I was speaking with a Chinese pastor yesterday, who asked how he could make the most of his preaching opportunities. My response was to remind him that we all preach in stereo! People hear what we say, but they also read who we are and what is evident in our lives. It is only as we give of ourselves in our preaching that people truly engage with the message we bring.
I want to close with a reminder of what we have covered in the two previous articles in this series on preaching. Whilst we do need to consistently teach the Scriptures in the context of our own experience, we must at all times preach Christ. Paul in 1 Corinthians 1:23,24 said, ‘We preach Christ crucified … the power of God and the wisdom of God.’ We also preach in the context of the ministry of the Holy Spirit who not only interprets his word to the minds and hearts of the hearers, but supernaturally transforms those who respond. Let us never forget the supernatural element in our preaching.

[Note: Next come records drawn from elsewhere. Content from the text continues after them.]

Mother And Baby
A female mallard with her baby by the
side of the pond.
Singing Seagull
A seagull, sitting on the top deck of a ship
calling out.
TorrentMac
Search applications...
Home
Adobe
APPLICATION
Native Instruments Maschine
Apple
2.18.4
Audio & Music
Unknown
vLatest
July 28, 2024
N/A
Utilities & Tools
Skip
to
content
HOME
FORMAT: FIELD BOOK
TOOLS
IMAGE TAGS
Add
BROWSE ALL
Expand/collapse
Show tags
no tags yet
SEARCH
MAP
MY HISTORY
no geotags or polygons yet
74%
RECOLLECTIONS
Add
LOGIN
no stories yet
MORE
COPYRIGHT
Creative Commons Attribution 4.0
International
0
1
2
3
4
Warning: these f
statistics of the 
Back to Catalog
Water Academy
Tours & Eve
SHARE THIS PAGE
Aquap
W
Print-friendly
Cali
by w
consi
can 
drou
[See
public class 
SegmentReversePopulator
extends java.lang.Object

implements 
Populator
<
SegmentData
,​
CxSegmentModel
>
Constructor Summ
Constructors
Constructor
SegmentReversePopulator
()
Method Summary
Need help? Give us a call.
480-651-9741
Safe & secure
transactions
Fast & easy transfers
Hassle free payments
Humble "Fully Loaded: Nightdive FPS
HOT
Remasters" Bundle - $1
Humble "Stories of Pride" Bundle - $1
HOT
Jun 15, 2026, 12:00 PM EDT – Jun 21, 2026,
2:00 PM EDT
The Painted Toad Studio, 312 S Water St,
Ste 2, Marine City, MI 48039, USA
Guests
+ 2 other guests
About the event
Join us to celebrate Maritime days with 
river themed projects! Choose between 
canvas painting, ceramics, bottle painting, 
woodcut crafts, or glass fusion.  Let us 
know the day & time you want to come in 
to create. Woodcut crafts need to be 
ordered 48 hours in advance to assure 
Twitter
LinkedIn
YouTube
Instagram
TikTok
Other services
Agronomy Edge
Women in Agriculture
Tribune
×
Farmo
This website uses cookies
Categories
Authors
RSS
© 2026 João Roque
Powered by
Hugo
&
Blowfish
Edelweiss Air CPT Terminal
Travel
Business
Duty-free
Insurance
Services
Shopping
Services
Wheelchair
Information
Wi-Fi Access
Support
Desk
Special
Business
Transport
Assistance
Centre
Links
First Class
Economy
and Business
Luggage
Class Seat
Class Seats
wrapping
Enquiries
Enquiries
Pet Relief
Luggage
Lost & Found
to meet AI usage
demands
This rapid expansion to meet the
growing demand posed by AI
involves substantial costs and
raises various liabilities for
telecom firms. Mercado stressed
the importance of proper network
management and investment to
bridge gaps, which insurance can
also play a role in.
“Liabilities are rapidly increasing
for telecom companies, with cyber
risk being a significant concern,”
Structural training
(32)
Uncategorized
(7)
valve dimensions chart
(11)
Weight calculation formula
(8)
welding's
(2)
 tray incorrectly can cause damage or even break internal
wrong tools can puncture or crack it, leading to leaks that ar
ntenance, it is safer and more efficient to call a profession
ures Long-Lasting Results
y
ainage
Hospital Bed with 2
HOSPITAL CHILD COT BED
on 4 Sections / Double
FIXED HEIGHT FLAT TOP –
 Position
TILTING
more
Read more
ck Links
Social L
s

That is why the story of God at work in our own lives is so powerful; it testifies to God at work within us and models the truth and credibility of the word we proclaim. The sermon is not a biblical lecture designed merely to inform the hearer of dry, detached truth. It is a vehicle for an encounter with the Most High God. This encounter does inform but it also provides hope, healing, direction and salvation. Because of this, preachers should embed in their sermons an expectation of a response from the congregation. This response might be a resolve to be more focused on Jesus, to deal with some relational breakdown, to spend more time with God or to learn how to more effectively share our faith. The point is that every sermon should ask the people for some response. As Eric McKiddie says, ‘The preacher must connect emotion to cognition in order to get action.’